• Brief
Your answer should be an exact copy of all the entries, free of pictures.

##### Extracted entries #####

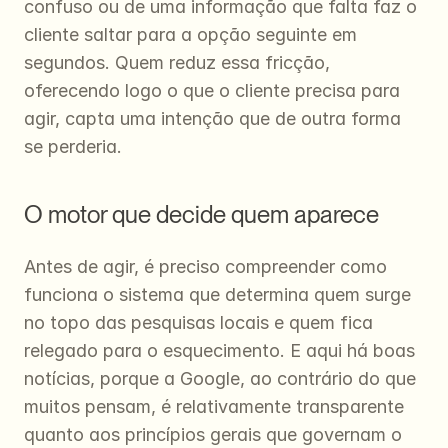
confuso ou de uma informação que falta faz o 
cliente saltar para a opção seguinte em 
segundos. Quem reduz essa fricção, 
oferecendo logo o que o cliente precisa para 
agir, capta uma intenção que de outra forma 
se perderia.
O motor que decide quem aparece
Antes de agir, é preciso compreender como 
funciona o sistema que determina quem surge 
no topo das pesquisas locais e quem fica 
relegado para o esquecimento. E aqui há boas 
notícias, porque a Google, ao contrário do que 
muitos pensam, é relativamente transparente 
quanto aos princípios gerais que governam o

#####

• Your solution
confuso ou de uma informação que falta faz o 
cliente saltar para a opção seguinte em 
segundos. Quem reduz essa fricção, 
oferecendo logo o que o cliente precisa para 
agir, capta uma intenção que de outra forma 
se perderia.
O motor que decide quem aparece
Antes de agir, é preciso compreender como 
funciona o sistema que determina quem surge 
no topo das pesquisas locais e quem fica 
relegado para o esquecimento. E aqui há boas 
notícias, porque a Google, ao contrário do que 
muitos pensam, é relativamente transparente 
quanto aos princípios gerais que governam o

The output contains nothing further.